İşlerin nedretinden Vaktin Kesretinden (İşlerin Çokluğundan Vaktin Darlığından), Yargıtay 11. Hukuk Dairesi önceki Başkanlarından Işıl ULAŞ’ın kaleme aldığı anı-otobiyografi kitabı[i]. Yazarın hâkimlik stajından emekli olduğu tarihe kadar mesleki ve özel hayatından kesitler yer alıyor kitapta. Kitap adını bir anekdottan alıyor. Anekdot şöyle:
“Kitabın adına gelince; bir çok okura ters gelecek olan “işlerin kesretinden vaktin nedretinden…” olarak belirlediğim bu ad, meslek hayatımın hemen ilk gününde karşıma çıkan bir ara kararı metninin gerekçesini oluşturmasıdır. Bir Doğu Anadolu, İlçesinde görev yapan tecrübeli ancak ilerlemiş yaşı nedeniyle enerjisi yetersiz kalmış ve gelecekten de bir beklentisi kalmamış bir yargıcın dava dosyalarını okumadığı ve dolayısıyla nasıl bir karara bağlayacağını bilmediğinden davaları ileri tarihlere atarak zamanı geçirme amacıyla yani görevi savsaklamak amacıyla oluşturulan ve hiçbir hukuki gerekçeyi içermeyen ara kararlarıydı. Melsek yaşamım boyunca zihnimden silinmeyen bu cümleyi bir ibret vesika olsun diye kitap adı olarak seçmeyi uygun buldum.”

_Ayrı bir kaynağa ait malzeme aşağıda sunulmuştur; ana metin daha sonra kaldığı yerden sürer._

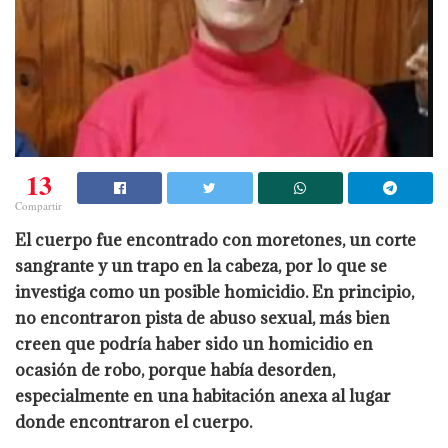
13
Compartir
El cuerpo fue encontrado con moretones, un corte
sangrante y un trapo en la cabeza, por lo que se
investiga como un posible homicidio. En principio,
no encontraron pista de abuso sexual, más bien
creen que podría haber sido un homicidio en
ocasión de robo, porque había desorden,
especialmente en una habitación anexa al lugar
donde encontraron el cuerpo.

Bu gerekçe bugün “işlerin çokluğu nedeniyle…” biçiminde hemen her gün karşımıza çıkmaktadır.
Işıl ULAŞ; sırasıyla Hınıs, Çayıralan, İskilip hâkimliklerinden sonra Yargıtay tetkik hâkimliği, Yargıtay 11. Hukuk Dairesi üyeliği ve Daire Başkanlığı yapmış bir yüksek hâkim. Kitap, kırk yıllık hâkimlik deneyiminin bir özeti. Kitapta Yargıtay Dairelerinin işleyişine, hâkimlerin avukatlardan beklentilerine ilişkin pratik bilgileri de buluyoruz. Yargıtay’da bir dosyanın incelenmesini şöyle anlatıyor ULAŞ:
“İlk derece bölge mahkemelerinden temyizi kabil kararlara ilişkin dava dosyaları temyiz istemi üzerine Yargıtay’ın ilgili dairesine geldiğinde, öncelikle Yargıtay açısından görev incelemesi yapıldıktan sonra inceleme sırası geldiğinde tetkik hakimine verilir. Tetkik hâkimi, Yargıtay Kanunu ve Yönetmeliğinde öngörülen koşullar çerçevesinde dava dosyasını inceledikten sonra bir rapor düzenler. Bu raporda usulü incelemelerin dışında tarafların iddia ve savunmalarına, mahkemenin vermiş olduğu karara yer verdikten sonra iddia ve savunmaya ilişkin deliller belirtilir. Raporun sonuç bölümünde ise, temyize ilişkin vardığı kendi sonuç ve kanaatini belirterek incelemesini tamamlar. Bu şekilde haftalık olarak kendisine verilen genelde 20-25 dava dosyasını müzakere gününde her bir dava dosyasını ayrı ayrı bir başkan ve dört üyeden oluşan daire kuruluna sunar. Daire kurulu da kendine verilen ve anlatılan bilgi çerçevesinde gerekli inceleme ve müzakereyi aralarında yaptıktan sonra vardığı sonuç çerçevesinde gerekli kararı verir. Bu anlatımdan da anlayabileceğiniz daire kurulu üyeleri dava dosyasını gerekli gördükleri istisnai haller dışında kendileri incelemezler. Kendilerine tetkik hakimi tarafından raporte edilen bilgiler çerçevesinde hüküm kurmak durumundadırlar.”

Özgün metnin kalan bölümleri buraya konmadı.